Segment Open

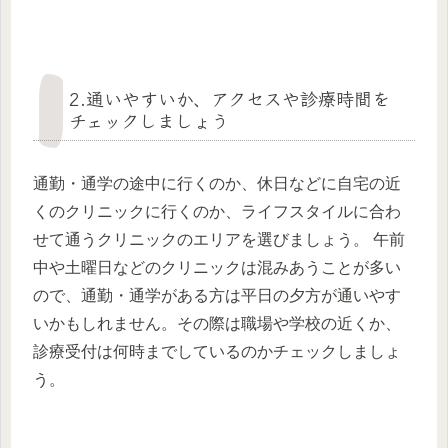
2.通いやすいか、アクセスや診療時間を
チェックしましょう
通勤・通学の途中に行くのか、休日などに自宅の近
くのクリニックに行くのか、ライフスタイルに合わ
せて通うクリニックのエリアを選びましょう。 午前
中や土曜日などのクリニックは混みあうことが多い
ので、通勤・通学がある方は平日の夕方が通いやす
いかもしれません。その際は職場や学校の近くか、
診療受付は何時までしているのかチェックしましょ
う。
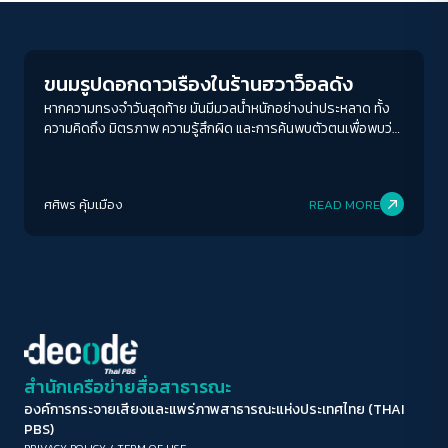
Play Read
ขนาดตัวอักษร
A-
A
A+
A++
ขนมรูปดอกดาวเรืองในร้านฮวาว็อลดัง
ระยะห่างข้อความ
หากความทรงจำวันสุดท้าย มันมีมวลน้ำหนักอย่างน่าประหลาด ทั้ง
ความคิดถึง มิตรภาพ ความรู้สึกผิด และการค้นพบตัวตนเพื่อพบว่า
ปกติ
มาก
มากที่สุด
เราจะพบกันอีก...
ปรับสีสำหรับตาบอดสี
ศศิพร คุ้มเมือง
READ MORE
ปิด
Protan
Deutan
Tritan
คอนทราสต์สูง
โหมดขาวดำ
ฟอนต์อ่านง่าย
สำนักเครือข่ายสื่อสาธารณะ
องค์การกระจายเสียงและแพร่ภาพสาธารณะแห่งประเทศไทย (THAI
เน้นลิงก์
PBS)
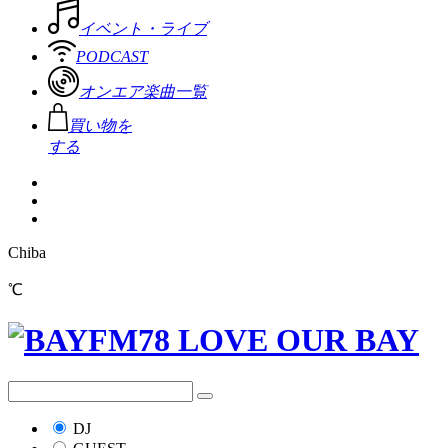
イベント・ライブ
PODCAST
オンエア楽曲一覧
買い物を
する
Chiba
℃
DJ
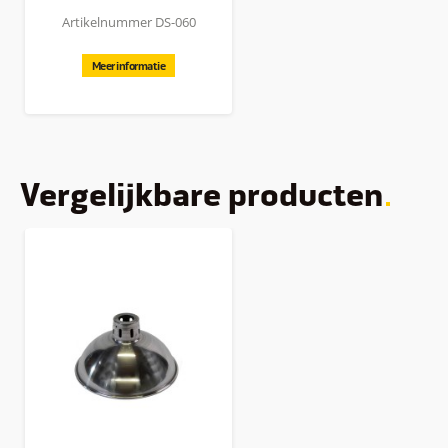
Artikelnummer DS-060
Meer informatie
Vergelijkbare producten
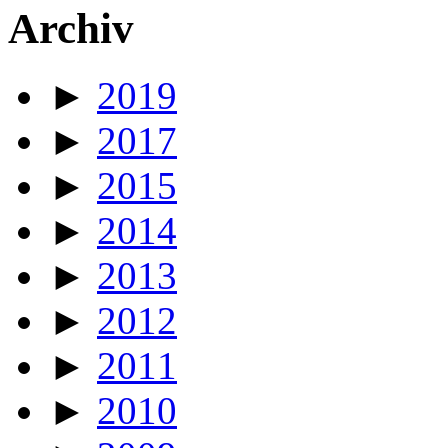
Archiv
►
2019
►
2017
►
2015
►
2014
►
2013
►
2012
►
2011
►
2010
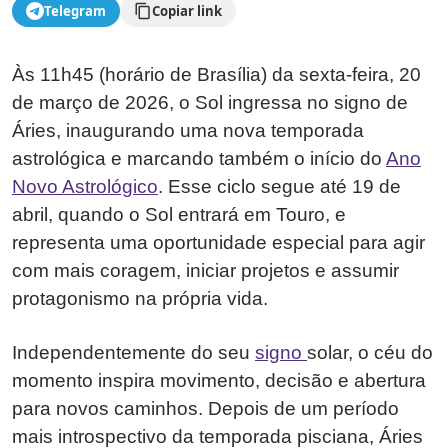
Telegram
Copiar link
Às 11h45 (horário de Brasília) da sexta-feira, 20
de março de 2026, o Sol ingressa no signo de
Áries, inaugurando uma nova temporada
astrológica e marcando também o início do
Ano
Novo Astrológico
. Esse ciclo segue até 19 de
abril, quando o Sol entrará em Touro, e
representa uma oportunidade especial para agir
com mais coragem, iniciar projetos e assumir
protagonismo na própria vida.
Independentemente do seu
signo
solar, o céu do
momento inspira movimento, decisão e abertura
para novos caminhos. Depois de um período
mais introspectivo da temporada pisciana, Áries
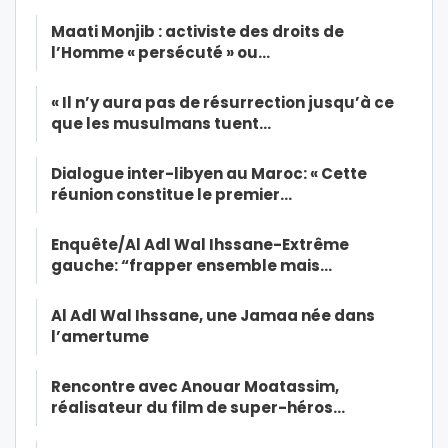
Maati Monjib : activiste des droits de
l’Homme « persécuté » ou…
« Il n’y aura pas de résurrection jusqu’à ce
que les musulmans tuent…
Dialogue inter-libyen au Maroc: « Cette
réunion constitue le premier…
Enquête/Al Adl Wal Ihssane-Extrême
gauche: “frapper ensemble mais…
Al Adl Wal Ihssane, une Jamaa née dans
l’amertume
Rencontre avec Anouar Moatassim,
réalisateur du film de super-héros…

Segment Closed

*DESCRIPTION OF THE TASK*.
Find the lines in the records that contain the word "mais", then copy every one of them.

*WRITTEN SOLUTION*.
com mais coragem, iniciar projetos e assumir
mais introspectivo da temporada pisciana, Áries
gauche: “frapper ensemble mais…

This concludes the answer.